The spark sputtered. Died. Charles’s writhing stopped. He slumped dull-eyed in his chair. “You’ve killed me.” His voice was a void.
“Not at all.” Derie stood up. “You can live like that as long as you like. Of course, most find they d
on’t like to for very long. But that’s not my problem.” Leaning on her cane, she stomped to the counter and picked up a basin that Bindy had left to dry on the shelf. Then she stomped back. Dropped it on the table in front of the living husk that had once been Charles. “There. So you don’t leave a mess if you do decide to do the decent thing.”

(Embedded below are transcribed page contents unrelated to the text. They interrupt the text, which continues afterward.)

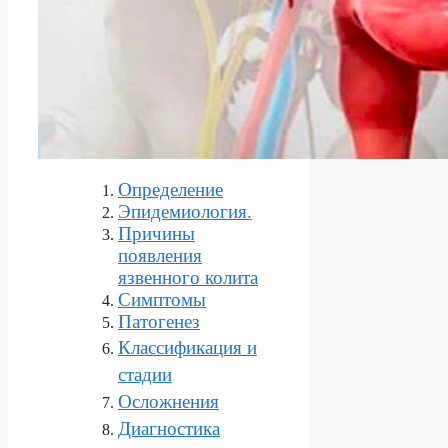
Определение
Эпидемиология.
Причины
появления
язвенного колита
Симптомы
Патогенез
Классификация и
стадии
Осложнения
Диагностика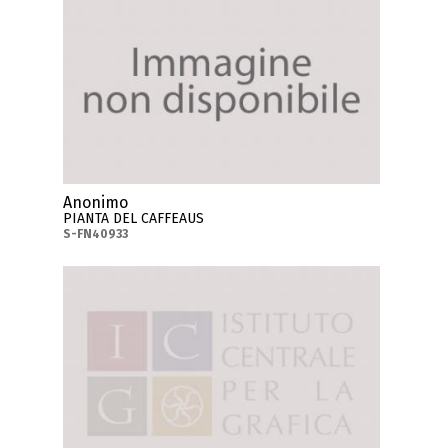
Anonimo
PIANTA DEL CAFFEAUS
S-FN40933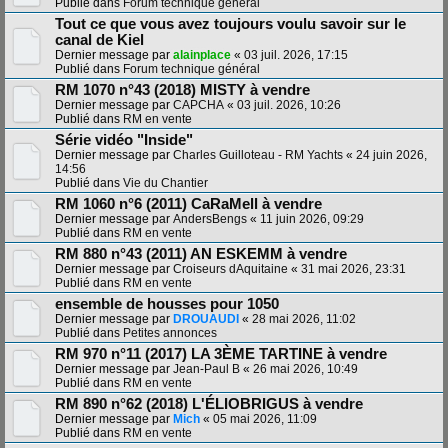
Publié dans
Forum technique général
Tout ce que vous avez toujours voulu savoir sur le
canal de Kiel
Dernier message par
alainplace
«
03 juil. 2026, 17:15
Publié dans
Forum technique général
RM 1070 n°43 (2018) MISTY à vendre
Dernier message par
CAPCHA
«
03 juil. 2026, 10:26
Publié dans
RM en vente
Série vidéo "Inside"
Dernier message par
Charles Guilloteau - RM Yachts
«
24 juin 2026,
14:56
Publié dans
Vie du Chantier
RM 1060 n°6 (2011) CaRaMell à vendre
Dernier message par
AndersBengs
«
11 juin 2026, 09:29
Publié dans
RM en vente
RM 880 n°43 (2011) AN ESKEMM à vendre
Dernier message par
Croiseurs dAquitaine
«
31 mai 2026, 23:31
Publié dans
RM en vente
ensemble de housses pour 1050
Dernier message par
DROUAUDI
«
28 mai 2026, 11:02
Publié dans
Petites annonces
RM 970 n°11 (2017) LA 3ÈME TARTINE à vendre
Dernier message par
Jean-Paul B
«
26 mai 2026, 10:49
Publié dans
RM en vente
RM 890 n°62 (2018) L'ÉLIOBRIGUS à vendre
Dernier message par
Mich
«
05 mai 2026, 11:09
Publié dans
RM en vente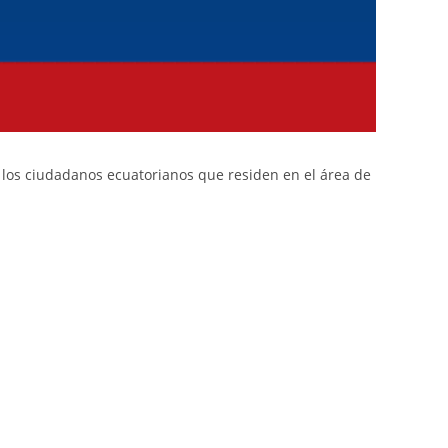
a los ciudadanos ecuatorianos que residen en el área de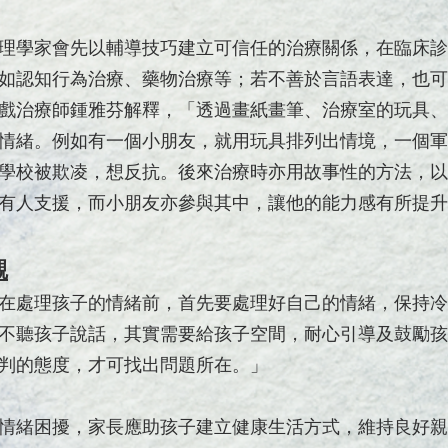
理學家會先以輔導技巧建立可信任的治療關係，在臨床診
如認知行為治療、藥物治療等；若不善於言語表達，也可
戲治療師鍾雅芬解釋，「透過畫紙畫筆、治療室的玩具、
情緒。例如有一個小朋友，就用玩具排列出情境，一個軍
學校被欺凌，想反抗。後來治療時亦用故事性的方法，以
有人支援，而小朋友亦參與其中，讓他的能力感有所提升
觀
在處理孩子的情緒前，首先要處理好自己的情緒，保持冷
不聽孩子說話，其實需要給孩子空間，耐心引導及鼓勵孩
判的態度，才可找出問題所在。」
情緒困擾，家長應助孩子建立健康生活方式，維持良好親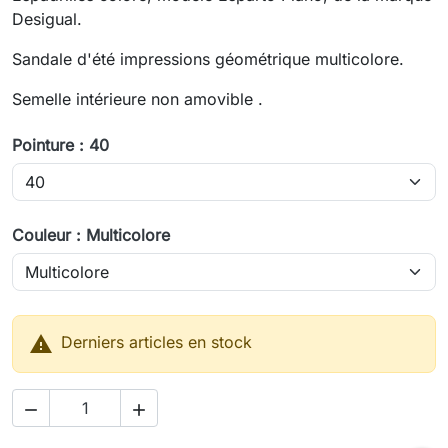
Desigual.
Sandale d'été impressions géométrique multicolore.
Semelle intérieure non amovible .
Pointure : 40
Couleur : Multicolore

Derniers articles en stock

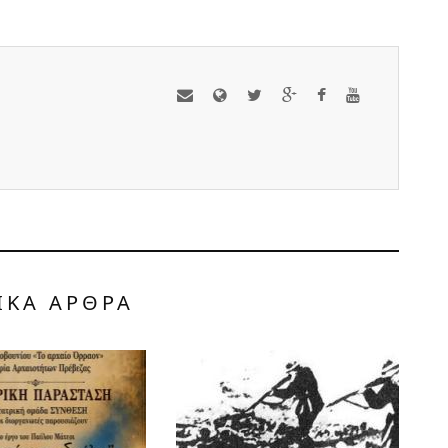
ΙΚΑ ΑΡΘΡΑ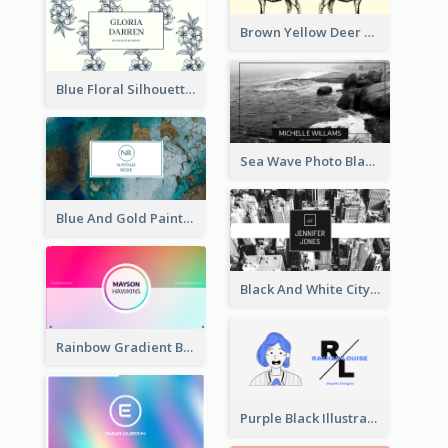
Brown Yellow Deer Silhouette Business Card
Blue Floral Silhouette Elegant Business Card
Sea Wave Photo Black And White Business Card
Blue And Gold Painting Texture Business Card
Black And White City Photo Business Card
Rainbow Gradient Background Business Card
Purple Black Illustration Portrait Business Card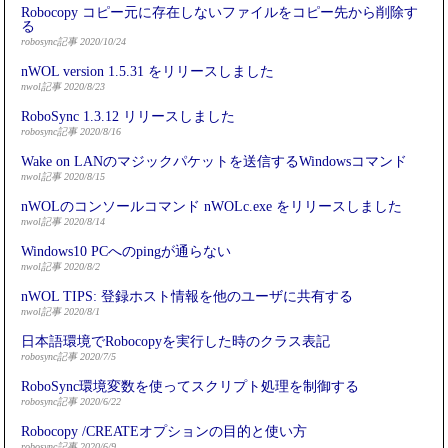
Robocopy コピー元に存在しないファイルをコピー先から削除す
る
robosync記事 2020/10/24
nWOL version 1.5.31 をリリースしました
nwol記事 2020/8/23
RoboSync 1.3.12 リリースしました
robosync記事 2020/8/16
Wake on LANのマジックパケットを送信するWindowsコマンド
nwol記事 2020/8/15
nWOLのコンソールコマンド nWOLc.exe をリリースしました
nwol記事 2020/8/14
Windows10 PCへのpingが通らない
nwol記事 2020/8/2
nWOL TIPS: 登録ホスト情報を他のユーザに共有する
nwol記事 2020/8/1
日本語環境でRobocopyを実行した時のクラス表記
robosync記事 2020/7/5
RoboSync環境変数を使ってスクリプト処理を制御する
robosync記事 2020/6/22
Robocopy /CREATEオプションの目的と使い方
robosync記事 2020/6/9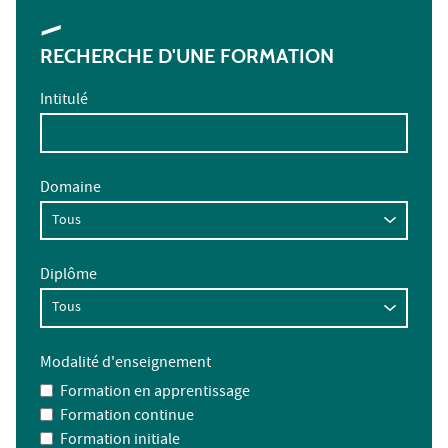
RECHERCHE D'UNE FORMATION
Intitulé
Domaine
Diplôme
Modalité d'enseignement
Formation en apprentissage
Formation continue
Formation initiale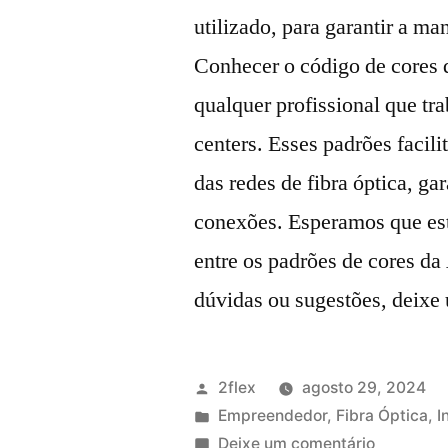
utilizado, para garantir a m
Conhecer o código de cores d
qualquer profissional que tr
centers. Esses padrões faci
das redes de fibra óptica, ga
conexões. Esperamos que este
entre os padrões de cores da
dúvidas ou sugestões, deix
2flex
agosto 29, 2024
Empreendedor
,
Fibra Óptica
,
I
Deixe um comentário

She left. Charles was uninjured physically, and looked exactly as he had before Derie had arrived, but everything was wrong. His friendly presence in Nate’s head was gone. Nate’s heart broke for him. He tried to imagine living like that, stripped of all power, all connection. Cut off from the world, from all the people he’d ever loved. The loneliness of it. The misery.
Charles closed his eyes. His head moved ever so faintly back and forth, and Nate remembered him saying, a lifetime and mere minutes ago: I prefer to be in my right mind. “Knife,” he said. His voice sounded like it was three rooms away.

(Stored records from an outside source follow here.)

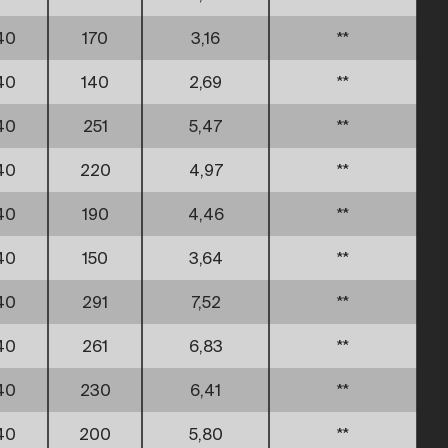
40
170
3,16
**
40
140
2,69
**
40
251
5,47
**
40
220
4,97
**
40
190
4,46
**
40
150
3,64
**
40
291
7,52
**
40
261
6,83
**
40
230
6,41
**
40
200
5,80
**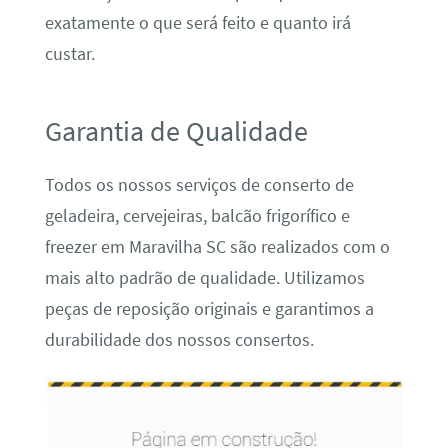
exatamente o que será feito e quanto irá
custar.
Garantia de Qualidade
Todos os nossos serviços de conserto de
geladeira, cervejeiras, balcão frigorífico e
freezer em Maravilha SC são realizados com o
mais alto padrão de qualidade. Utilizamos
peças de reposição originais e garantimos a
durabilidade dos nossos consertos.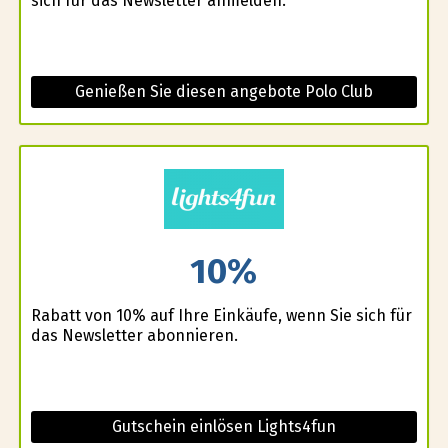
sich für das Newsletter anmelden.
Genießen Sie diesen angebote Polo Club
10%
Rabatt von 10% auf Ihre Einkäufe, wenn Sie sich für
das Newsletter abonnieren.
Gutschein einlösen Lights4fun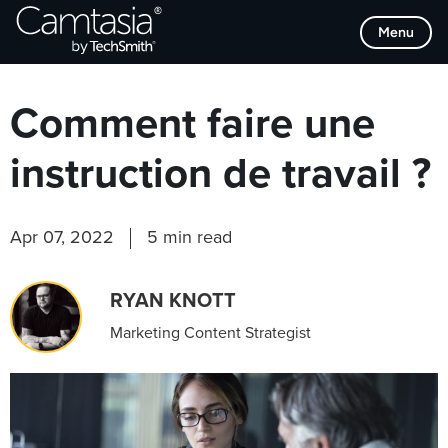
Passer
Browse Categories
Menu
directement
au
contenu
Comment faire une
instruction de travail ?
Apr 07, 2022
5 min read
RYAN KNOTT
Marketing Content Strategist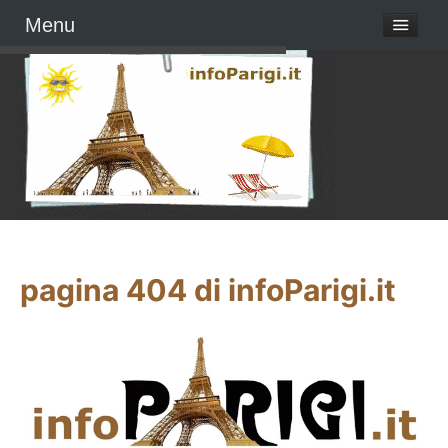
Menu
pagina 404 di infoParigi.it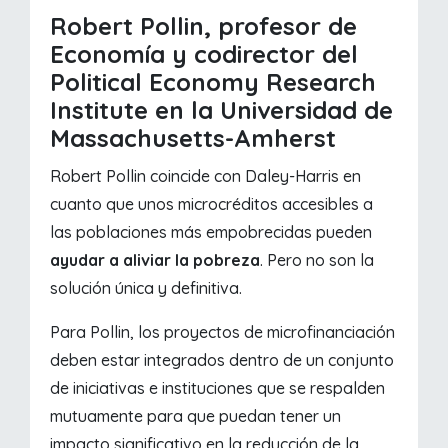
Robert Pollin, profesor de
Economía y codirector del
Political Economy Research
Institute en la Universidad de
Massachusetts-Amherst
Robert Pollin coincide con Daley-Harris en
cuanto que unos microcréditos accesibles a
las poblaciones más empobrecidas pueden
ayudar a aliviar la pobreza
. Pero no son la
solución única y definitiva.
Para Pollin, los proyectos de microfinanciación
deben estar integrados dentro de un conjunto
de iniciativas e instituciones que se respalden
mutuamente para que puedan tener un
impacto significativo en la reducción de la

Nate brought his knife. He laid the weapon down on the table in front of Charles. “You don’t have to do this,” he said. “You could—” But even as he spoke, he knew better. Nobody ever survived having their power taken away. Nobody ever wanted to.
It took Charles some time to get the knife into his hand. It took more time, and effort, to bring the knife’s edge to the vein in his arm. It was excruciating to watch but it was unthinkable to Nate to do anything other than stay, and wait, and witness as, finally, Charles mustered the strength to open the skin, as his blood started to flow into the basin. It was as dead and lifeless as the rest of him, no more alive than the sludge at the bottom of the Brake.
And although it took longer than either of them would have liked, Charles began to grow pale. “Nate,” he said eventually, and Nate said, “I’m here.” They had to speak the words aloud, because neither of them could feel each other anymore.